START DATASET EXTRACT
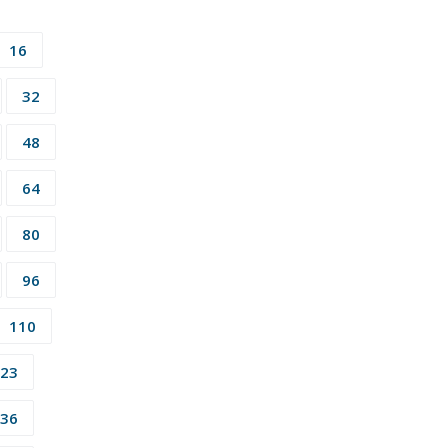
16
32
48
64
80
96
110
23
36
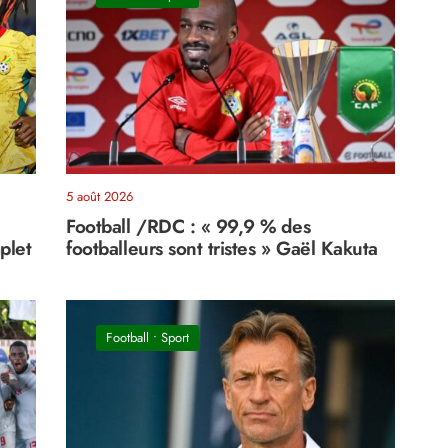
5 août 2026
Football /RDC : « 99,9 % des
plet
footballeurs sont tristes » Gaël Kakuta
Football
•
Sport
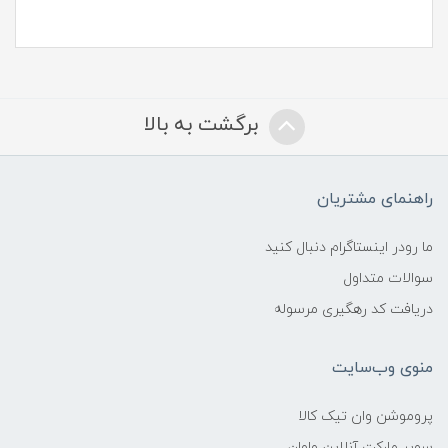
برگشت به بالا
راهنمای مشتریان
ما رودر اینستاگرام دنبال کنید
سوالات متداول
دریافت کد رهگیری مرسوله
منوی وب‌سایت
پروموشن وان تیک کالا
سوپر مارکت آنلاین واوان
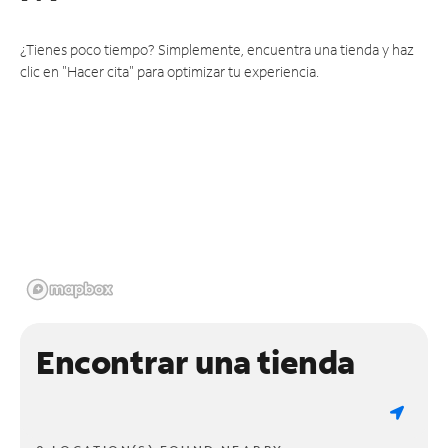
¿Tienes poco tiempo? Simplemente, encuentra una tienda y haz
clic en "Hacer cita" para optimizar tu experiencia.
Encontrar una tienda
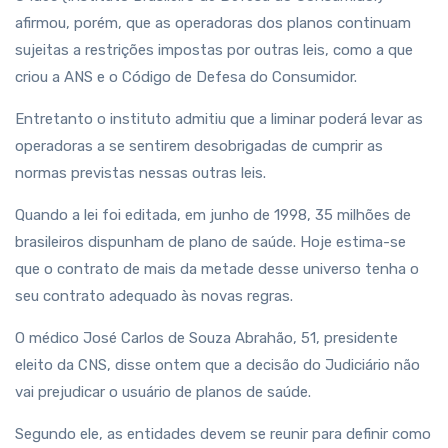
afirmou, porém, que as operadoras dos planos continuam
sujeitas a restrições impostas por outras leis, como a que
criou a ANS e o Código de Defesa do Consumidor.
Entretanto o instituto admitiu que a liminar poderá levar as
operadoras a se sentirem desobrigadas de cumprir as
normas previstas nessas outras leis.
Quando a lei foi editada, em junho de 1998, 35 milhões de
brasileiros dispunham de plano de saúde. Hoje estima-se
que o contrato de mais da metade desse universo tenha o
seu contrato adequado às novas regras.
O médico José Carlos de Souza Abrahão, 51, presidente
eleito da CNS, disse ontem que a decisão do Judiciário não
vai prejudicar o usuário de planos de saúde.
Segundo ele, as entidades devem se reunir para definir como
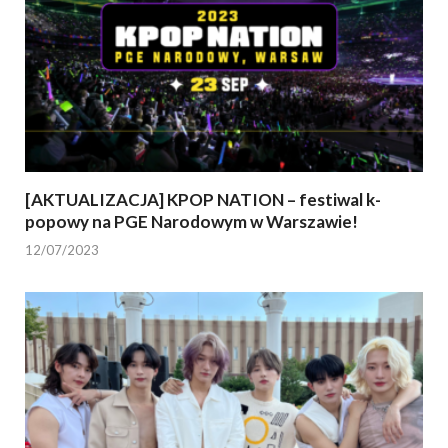
[AKTUALIZACJA] KPOP NATION – festiwal k-
popowy na PGE Narodowym w Warszawie!
12/07/2023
END DATASET EXTRACT
**TO DO:** From the entries above, copy out every line where the string "tienda" appears.

**WRITTEN SOLUTION:**
¿Tienes poco tiempo? Simplemente, encuentra una tienda y haz
Encontrar una tienda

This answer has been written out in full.